Su obra fue incluida en el Índice, pero en Alemania tuvo repercusiones prácticas -expresadas en la “puntualización de Ems” frente a los nuncios-, que no tuvieron continuidad.

-Josefinismo en el Imperio Austro-Húngaro
Tuvo su pleno desarrollo durante la época del Emperador José II, que culminó con una serie de reformas eclesiásticas que habían comenzado durante el reinado de su madre la emperatriz María Teresa.

Con José II, las ideas febronianas batieron en alza en Austria. El josefinismo no nació propiamente del Febronianismo, pero sus prácticas hallaron una confirmación eclesiástica de parte de un obispo como Hontheim. Su ideal lo expresó claramente José II en una carta dirigida a Choiseul en diciembre de 1780: “El influjo eclesiástico ejercido hasta aquí durante el gobierno de mi madre será el objeto de mis reformas. No acabo de comprender que gente cuyo oficio es el cuidado de la otra vida se preocupe tanto por hacer el blanco de su ciencia nuestra existencia de acá abajo”.

Algunas de sus reformas comportaban aspectos positivos: Igualdad de derechos de las distintas confesiones religiosas, institución de los seminarios generales, reorganización de las estructuras diocesanas revalorizando la parroquia, abolición de todas las cofradías (exceptuada la del Santísimo Sacramento). Pero también, supresión de las órdenes contemplativas y mendicantes.

-Regalismo en España
También en España y Portugal tuvieron repercusión los principios absolutistas y galicanos reinantes en la paz de Westfalia.

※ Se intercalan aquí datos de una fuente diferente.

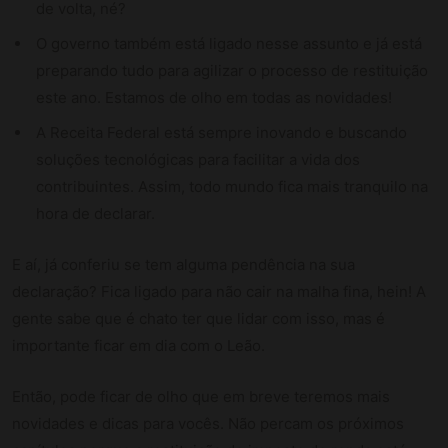
de volta, né?
O governo também está ligado nesse assunto e já está
preparando tudo para agilizar o processo de restituição
este ano. Estamos de olho em todas as novidades!
A Receita Federal está sempre inovando e buscando
soluções tecnológicas para facilitar a vida dos
contribuintes. Assim, todo mundo fica mais tranquilo na
hora de declarar.
E aí, já conferiu se tem alguma pendência na sua
declaração? Fica ligado para não cair na malha fina, hein! A
gente sabe que é chato ter que lidar com isso, mas é
importante ficar em dia com o Leão.
Então, pode ficar de olho que em breve teremos mais
novidades e dicas para vocês. Não percam os próximos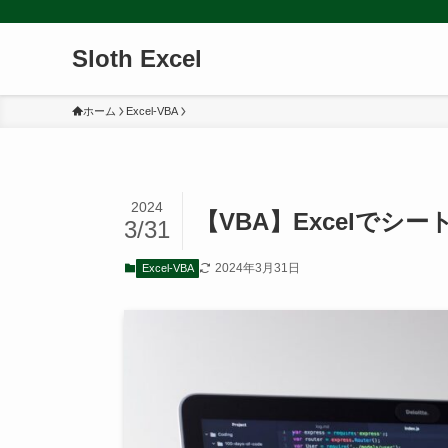
Sloth Excel
ホーム
Excel-VBA
2024
【VBA】Excelで
3/31
2024年3月31日
Excel-VBA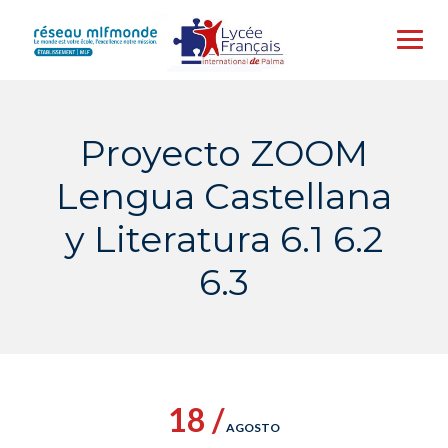
Skip
to
content
Proyecto ZOOM
Lengua Castellana
y Literatura 6.1 6.2
6.3
18 /
AGOSTO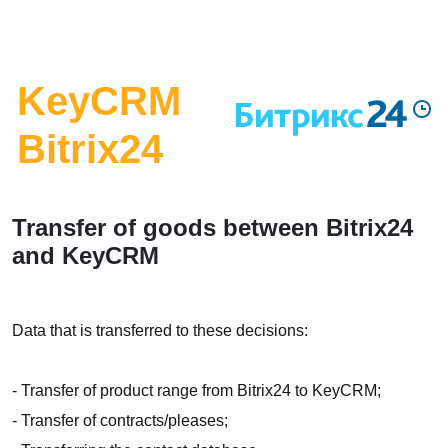
KeyCRM
Bitrix24
Transfer of goods between Bitrix24
and KeyCRM
Data that is transferred to these decisions:
- Transfer of product range from Bitrix24 to KeyCRM;
- Transfer of contracts/pleases;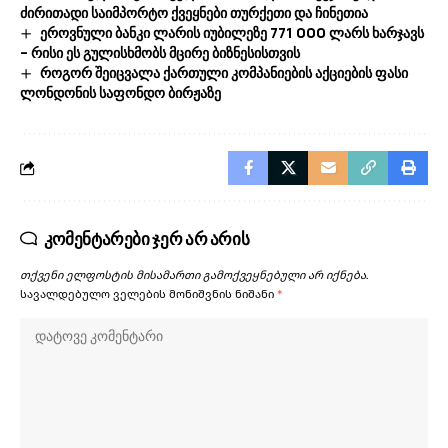
ძირითადი საიმპორტო ქვეყნები თურქეთი და ჩინეთია
ეროვნული ბანკი ლარის იუბილეზე 771 000 ლარს ხარჯავს
– რისი ეს გულისხმობს მცირე ბიზნესისთვის
როგორ შეიცვალა ქართული კომპანიების აქციების ფასი
ლონდონის საფონდო ბირჟაზე
კომენტარები ჯერ არ არის
თქვენი ელფოსტის მისამართი გამოქვეყნებული არ იქნება.
სავალდებულო ველების მონიშვნის ნიშანი
*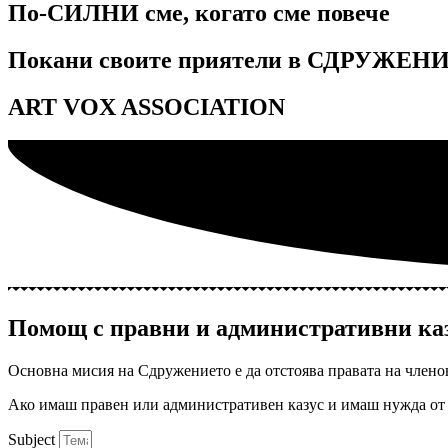
По-СИЛНИ сме, когато сме повече
Покани своите приятели в СДРУЖЕНИ
ART VOX ASSOCIATION
Помощ с правни и административни ка
Основна мисия на Сдружението е да отстоява правата на члено
Ако имаш правен или административен казус и имаш нужда от 
Subject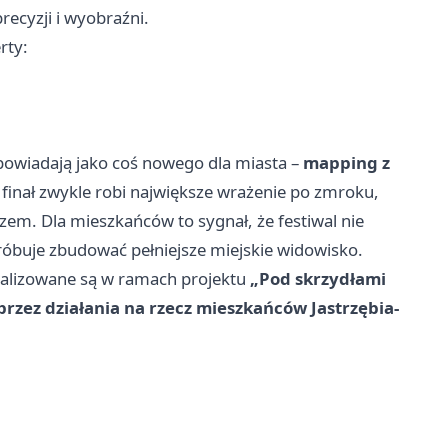
recyzji i wyobraźni.
rty:
powiadają jako coś nowego dla miasta –
mapping z
i finał zwykle robi największe wrażenie po zmroku,
azem. Dla mieszkańców to sygnał, że festiwal nie
róbuje zbudować pełniejsze miejskie widowisko.
ealizowane są w ramach projektu
„Pod skrzydłami
rzez działania na rzecz mieszkańców Jastrzębia-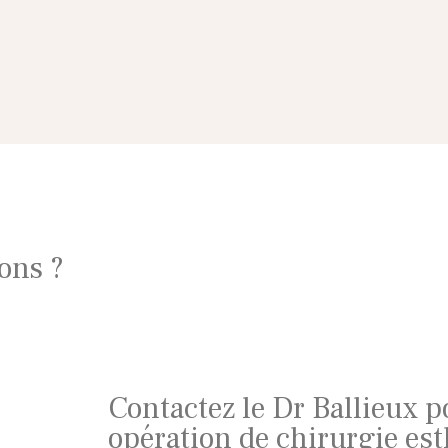
ons ?
Contactez le Dr Ballieux p
opération de chirurgie est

Carlos III, monarca absoluto e ilustrado, quiso modernizar España y sus instituciones, entre ellas la Iglesia. A la sombra del regalismo se expulsó a los jesuitas, se inició la desamortización, se secularizó la enseñanza y hasta se intentó la creación de una iglesia nacional y autónoma, torciendo y barajando antiguas y venerandas tradiciones españolas. El regalismo es propiamente la herejía administrativa, la más odiosa y antipática de todas.

Este proceso estuvo acompañado estuvo acompañado por dos movimientos espirituales, jansenismo y quietismo. Ambos condenados por la Iglesia, buscaban la forma de reconciliar la acción de la gracia que mueve al hombre a hacer el bien y la libertad que puede rechazar la gracia.
La intervención de la Monarquía en los asuntos religiosos obedeció al concepto que de sí mismo y de la institución que poseía el rey, pues revestido de un poder procedente de Dios, responsable ante Él de la salvación de sus súbditos, único vicario de Dios en su Reino, con una autoridad inseparable de la unidad de la fe, exigía la obediencia del clero francés, como lo hacía con el resto de los estamentos sociales. Concretamente, su consideración acerca de las relaciones que debía de mantener con el clero nacional y con la Santa Sede y sus efectos posteriores constituyen uno de los más graves problemas de su reinado.